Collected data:
┏━━
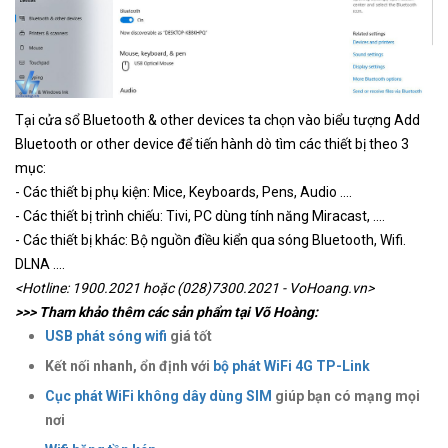
Tại cửa sổ Bluetooth & other devices ta chọn vào biểu tượng Add
Bluetooth or other device để tiến hành dò tìm các thiết bị theo 3
mục:
- Các thiết bị phụ kiện: Mice, Keyboards, Pens, Audio ....
- Các thiết bị trình chiếu: Tivi, PC dùng tính năng Miracast, ....
- Các thiết bị khác: Bộ nguồn điều kiển qua sóng Bluetooth, Wifi.
DLNA ....
<Hotline: 1900.2021 hoặc (028)7300.2021 - VoHoang.vn>
>>> Tham khảo thêm các sản phẩm tại Võ Hoàng:
USB phát sóng wifi
giá tốt
Kết nối nhanh, ổn định với
bộ phát WiFi 4G TP-Link
Cục phát WiFi không dây dùng SIM
giúp bạn có mạng mọi
nơi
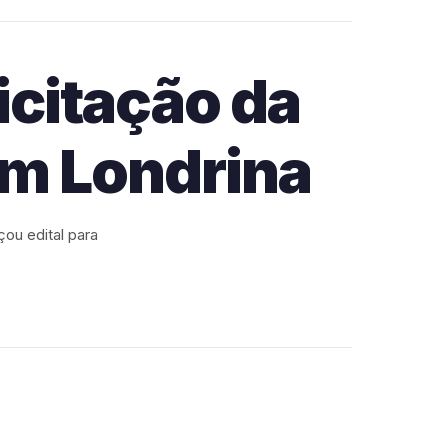
icitação da
em Londrina
ou edital para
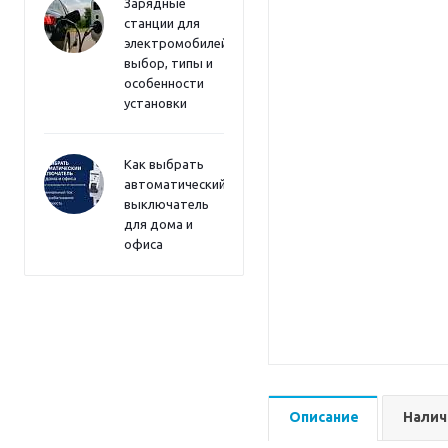
Зарядные
станции для
электромобилей:
выбор, типы и
особенности
установки
Как выбрать
автоматический
выключатель
для дома и
офиса
Описание
Налич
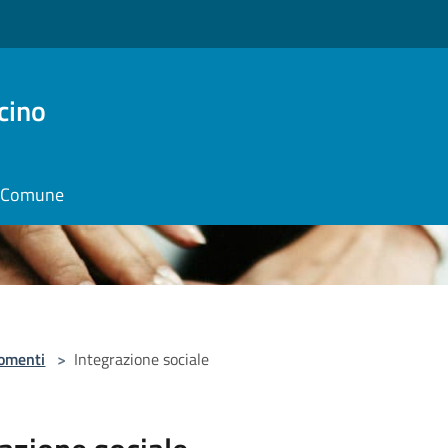
cino
il Comune
omenti
>
Integrazione sociale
┗━━
Your objective: For the entries above, say how many lines contain the word "dùng", giving the number alone.

Written solution: 2